AI and Machine Learning with Kubeflow, Amazon EKS, and SageMaker

Overview

Data Science on AWS - O'Reilly Book

Open In SageMaker Studio Lab

Get the book on Amazon.com

Data Science on AWS

Book Outline

Book Outline

Quick Start Workshop (4-hours)

Workshop Paths

In this quick start hands-on workshop, you will build an end-to-end AI/ML pipeline for natural language processing with Amazon SageMaker. You will train and tune a text classifier to predict the star rating (1 is bad, 5 is good) for product reviews using the state-of-the-art BERT model for language representation. To build our BERT-based NLP text classifier, you will use a product reviews dataset where each record contains some review text and a star rating (1-5).

Quick Start Workshop Learning Objectives

Attendees will learn how to do the following:

  • Ingest data into S3 using Amazon Athena and the Parquet data format
  • Visualize data with pandas, matplotlib on SageMaker notebooks
  • Detect statistical data bias with SageMaker Clarify
  • Perform feature engineering on a raw dataset using Scikit-Learn and SageMaker Processing Jobs
  • Store and share features using SageMaker Feature Store
  • Train and evaluate a custom BERT model using TensorFlow, Keras, and SageMaker Training Jobs
  • Evaluate the model using SageMaker Processing Jobs
  • Track model artifacts using Amazon SageMaker ML Lineage Tracking
  • Run model bias and explainability analysis with SageMaker Clarify
  • Register and version models using SageMaker Model Registry
  • Deploy a model to a REST endpoint using SageMaker Hosting and SageMaker Endpoints
  • Automate ML workflow steps by building end-to-end model pipelines using SageMaker Pipelines

Extended Workshop (8-hours)

Workshop Paths

In the extended hands-on workshop, you will get hands-on with advanced model training and deployment techniques such as hyper-parameter tuning, A/B testing, and auto-scaling. You will also setup a real-time, streaming analytics and data science pipeline to perform window-based aggregations and anomaly detection.

Extended Workshop Learning Objectives

Attendees will learn how to do the following:

  • Perform automated machine learning (AutoML) to find the best model from just your dataset with low-code
  • Find the best hyper-parameters for your custom model using SageMaker Hyper-parameter Tuning Jobs
  • Deploy multiple model variants into a live, production A/B test to compare online performance, live-shift prediction traffic, and autoscale the winning variant using SageMaker Hosting and SageMaker Endpoints
  • Setup a streaming analytics and continuous machine learning application using Amazon Kinesis and SageMaker

Workshop Instructions

Open In SageMaker Studio Lab

Amazon SageMaker Studio Lab is a free service that enables anyone to learn and experiment with ML without needing an AWS account, credit card, or cloud configuration knowledge.

1. Request Amazon SageMaker Studio Lab Account

Go to Amazon SageMaker Studio Lab, and request a free acount by providing a valid email address.

Amazon SageMaker Studio Lab Amazon SageMaker Studio Lab - Request Account

Note that Amazon SageMaker Studio Lab is currently in public preview.

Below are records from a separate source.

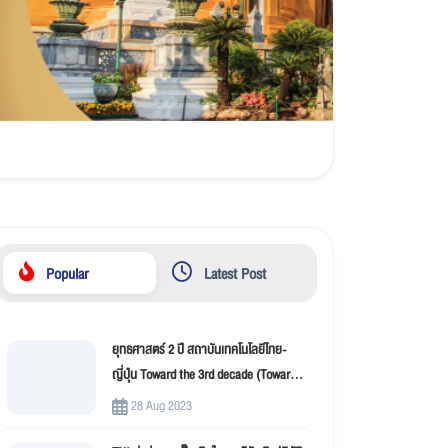
Popular
Latest Post
ยุทธศาสตร์ 2 ปี สถาบันเทคโนโลยีไทย-
ญี่ปุ่น Toward the 3rd decade (Toward
New Innovation –TNI)
28 Aug 2023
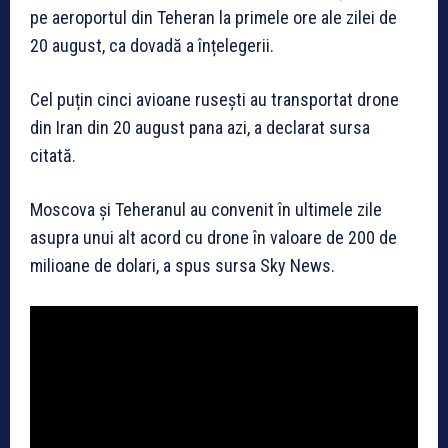
pe aeroportul din Teheran la primele ore ale zilei de
20 august, ca dovadă a înțelegerii.
Cel puțin cinci avioane rusești au transportat drone
din Iran din 20 august pana azi, a declarat sursa
citată.
Moscova și Teheranul au convenit în ultimele zile
asupra unui alt acord cu drone în valoare de 200 de
milioane de dolari, a spus sursa Sky News.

The number of new account registrations will be limited to ensure a high quality of experience for all customers.

2. Create Studio Lab Account

When your account request is approved, you will receive an email with a link to the Studio Lab account registration page.

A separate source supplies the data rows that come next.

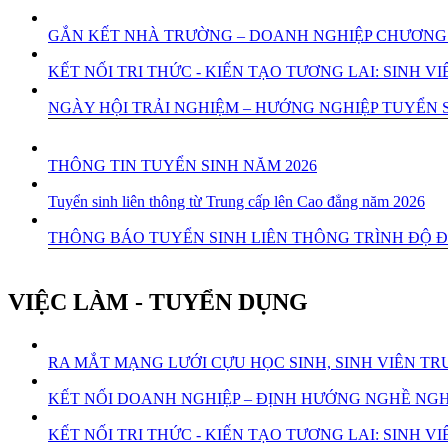
GẮN KẾT NHÀ TRƯỜNG – DOANH NGHIỆP CHƯƠNG 
KẾT NỐI TRI THỨC - KIẾN TẠO TƯƠNG LAI: SINH
NGÀY HỘI TRẢI NGHIỆM – HƯỚNG NGHIỆP TUYỂN S
THÔNG TIN TUYỂN SINH NĂM 2026
Tuyển sinh liên thông từ Trung cấp lên Cao đẳng năm 2026
THÔNG BÁO TUYỂN SINH LIÊN THÔNG TRÌNH ĐỘ Đ
VIỆC LÀM - TUYỂN DỤNG
RA MẮT MẠNG LƯỚI CỰU HỌC SINH, SINH VIÊN 
KẾT NỐI DOANH NGHIỆP – ĐỊNH HƯỚNG NGHỀ NGHI
KẾT NỐI TRI THỨC - KIẾN TẠO TƯƠNG LAI: SINH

You can now create your account with your approved email address and set a password and your username. This account is separate from an AWS account and doesn't require you to provide any billing information.

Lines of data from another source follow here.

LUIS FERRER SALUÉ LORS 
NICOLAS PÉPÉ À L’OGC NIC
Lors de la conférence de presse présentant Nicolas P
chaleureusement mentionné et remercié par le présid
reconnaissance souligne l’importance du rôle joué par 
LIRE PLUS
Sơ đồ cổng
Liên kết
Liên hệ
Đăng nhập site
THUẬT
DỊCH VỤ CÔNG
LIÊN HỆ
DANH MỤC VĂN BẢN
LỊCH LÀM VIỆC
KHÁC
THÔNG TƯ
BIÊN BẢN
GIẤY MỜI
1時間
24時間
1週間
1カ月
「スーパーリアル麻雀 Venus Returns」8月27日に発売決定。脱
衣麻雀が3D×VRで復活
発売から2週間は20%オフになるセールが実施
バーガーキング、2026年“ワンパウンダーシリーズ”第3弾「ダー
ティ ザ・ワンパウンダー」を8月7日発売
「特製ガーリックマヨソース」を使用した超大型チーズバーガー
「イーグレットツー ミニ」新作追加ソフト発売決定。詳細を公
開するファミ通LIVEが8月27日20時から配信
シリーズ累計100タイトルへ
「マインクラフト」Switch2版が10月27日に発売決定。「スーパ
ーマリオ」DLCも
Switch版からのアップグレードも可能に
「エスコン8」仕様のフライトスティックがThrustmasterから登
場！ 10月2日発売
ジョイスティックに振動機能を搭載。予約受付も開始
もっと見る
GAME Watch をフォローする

Amazon SageMaker Studio Lab - Create Account

3. Sign in to your Studio Lab Account

You are now ready to sign in to your account.

Amazon SageMaker Studio Lab - Sign In

4. Select your Compute instance, Start runtime, and Open project

CPU Option

Select CPU as the compute type and click Start runtime.

Amazon SageMaker Studio Lab - CPU

Once the Status shows Running, click Open project

Amazon SageMaker Studio Lab - GPU Running

5. Launch a New Terminal within Studio Lab

Amazon SageMaker Studio Lab - New Terminal

6. Clone this GitHub Repo in the Terminal

Within the Terminal, run the following:

cd ~ && git clone https://github.com/data-science-on-aws/oreilly_book

Amazon SageMaker Studio Lab - Clone Repo

7. Create data_science_on_aws Conda kernel

Within the Terminal, run the following:

cd ~/oreilly_book/ && conda env create -f environment.yml || conda env update -f environment.yml && conda activate data_science_on_aws

Amazon SageMaker Studio Lab - Create Kernel

If you see an error like the following, just ignore it. This will appear if you already have an existing Conda environment with this name. In this case, we will update the environment.

CondaValueError: prefix already exists: /home/studio-lab-user/.conda/envs/data_science_on_aws

8. Start the Workshop!

Navigate to oreilly_book/00_quickstart/ in SageMaker Studio Lab and start the workshop!

You may need to refresh your browser if you don't see the new oreilly_book/ directory.

Amazon SageMaker Studio Lab - Start Workshop

When you open the notebooks, make sure to select the data_science_on_aws kernel.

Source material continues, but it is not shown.